Dans ce roman, Richard Millet ne mentionne à aucun moment le mot poète alors que la première phrase de tous les chapitres, en dehors du premier, contient le mot écrivain ou le verbe écrire : "Vous étiez écrivain et vous brisez mes rêves" ; "Il avait été écrivain..." ; "Ecrivain c’est ce qu’il avait été..." ; "Il avait écrit une trentaine de livres" etc. Faut-il y voir un signe ? Celui d’une autre rencontre impossible entre "l’écrivain" et son sujet, l’impossibilité pour "l’écrivain" de se glisser complètement dans la peau de sa narratrice ou encore l’impossibilité pour deux mondes socialement et culturellement opposés de communiquer dans la sphère littéraire ? Bien sûr, Richard Millet sait "écrire", très bien "écrire" même, bien sûr il y a un travail sur la forme qui a quelque chose de ressemblant avec le monologue de Molly Bloom, mais il n’y a pas ce renoncement (propre aux poètes ?) susceptible de créer une rencontre, là encore totale, avec son personnage, ou d’opérer une introspection qui viendrait véritablement de l’extérieur.

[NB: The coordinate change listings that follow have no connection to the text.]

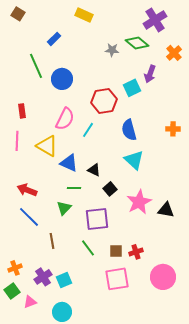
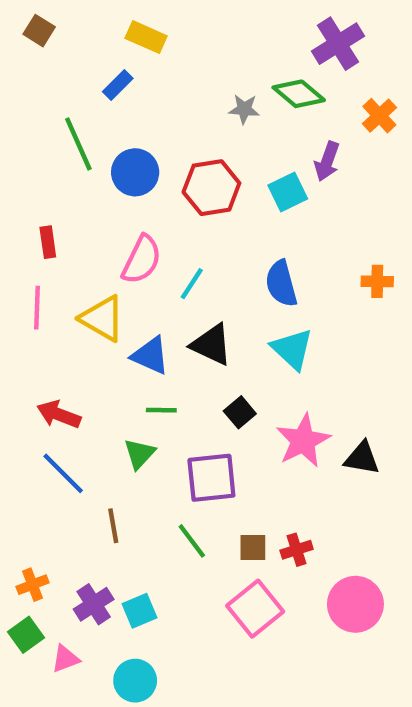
yellow rectangle: (84, 15) -> (146, 37), moved
red hexagon: (104, 101) -> (211, 188), moved
black triangle: (94, 170) -> (211, 345), moved, size x1.5
pink square: (117, 279) -> (255, 609), turned -30

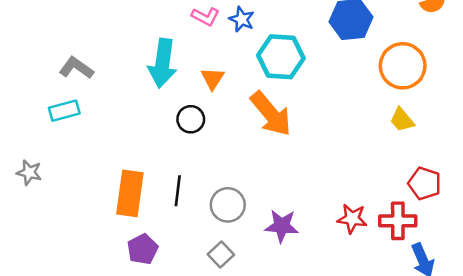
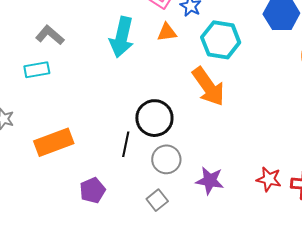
orange triangle: (213, 78) -> (167, 32), moved, turned 45
black circle: (191, 119) -> (154, 118), moved, size x1.6
orange rectangle: (130, 193) -> (54, 142), moved, turned 57

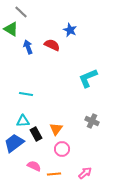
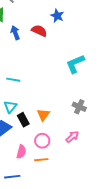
cyan triangle: (23, 121) -> (10, 107), turned -48
pink circle: (62, 149) -> (42, 141), moved
pink semicircle: (34, 166) -> (21, 152), turned 80
pink arrow: (85, 173) -> (72, 137), moved

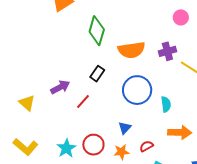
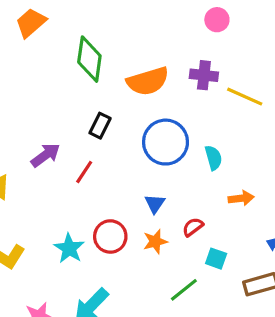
purple cross: (167, 51) -> (204, 75), turned 30
orange arrow: (180, 132) -> (241, 198), size x0.7

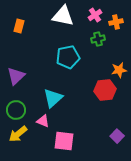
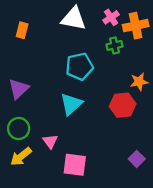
orange cross: (116, 22) -> (136, 26), size x1.5
cyan triangle: (53, 98) -> (71, 104), moved
pink triangle: (43, 121) -> (50, 141), turned 32

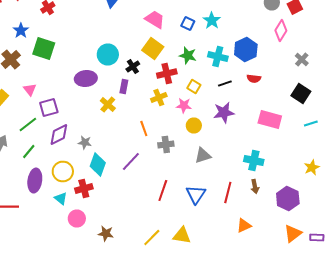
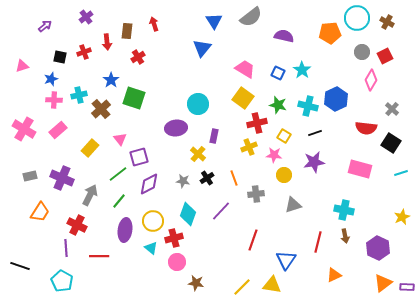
black cross: (133, 66) -> (207, 178), moved
red semicircle: (254, 78) -> (366, 128), moved, size x1.5
gray star: (85, 142) -> (183, 181), moved
blue triangle: (196, 194) -> (286, 260), moved
pink circle: (77, 218) -> (177, 262), moved

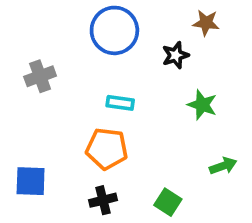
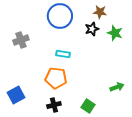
brown star: (206, 23) -> (100, 12), moved
green star: (202, 105) -> (115, 33), moved
blue square: (31, 181) -> (16, 95), turned -30

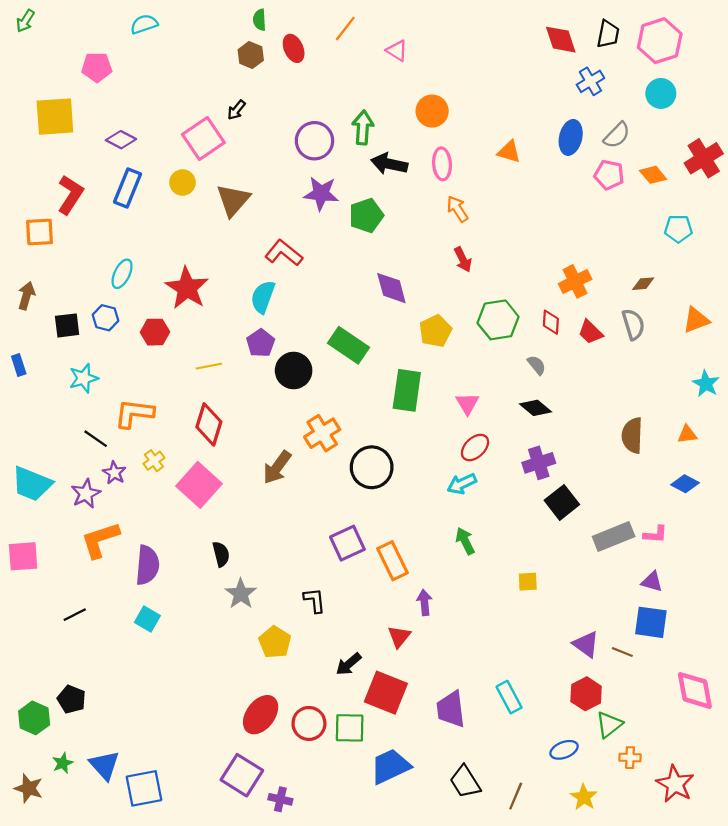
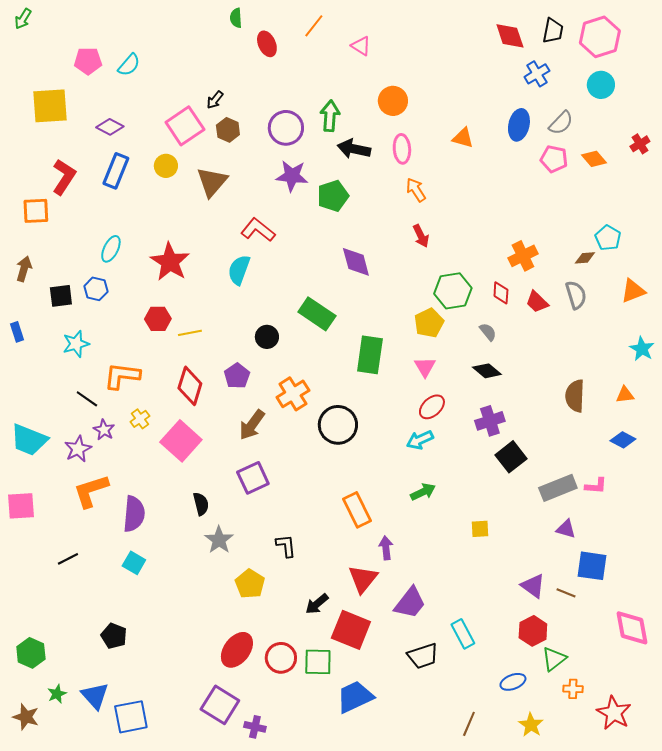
cyan semicircle: (144, 24) -> (129, 65), moved, turned 150
brown hexagon: (251, 55) -> (228, 130), moved
red cross: (704, 158) -> (640, 144), size x0.6
cyan pentagon: (678, 229) -> (608, 238), moved, turned 30
yellow pentagon: (435, 331) -> (429, 323), moved
red hexagon: (155, 332) -> (158, 319), moved
purple pentagon: (261, 343) -> (237, 376), moved
black circle: (294, 371) -> (267, 337), size x0.7
green arrow: (465, 541) -> (423, 492), turned 90
purple square: (347, 543) -> (253, 478), moved
purple triangle: (652, 582) -> (566, 529), moved
red triangle: (399, 637) -> (363, 579), size x1.4
black pentagon: (71, 699) -> (114, 636), moved
purple trapezoid: (451, 709) -> (410, 603), moved, turned -135
black trapezoid: (465, 782) -> (423, 656), moved, turned -76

A aucun moment, Richard Millet ne renonce en effet à son style "d’écrivain". Dès lors, quand la subjectivité de la narratrice rencontre celle de l’auteur, quand elle semble sincère en quelque sorte, le talent de Millet parvient à dessiner les contours d’un univers nouveau et singulier. Quand l’auteur prend le dessus sur son personnage, en raison, la plupart du temps, d’une prose trop sophistiquée pour être crédible, le récit, allégorique ou non, perd de sa puissance pour devenir discours. D’où la sensation que nous sommes face à un bon, voire un très bon roman, mais peut-être pas face à un très grand livre.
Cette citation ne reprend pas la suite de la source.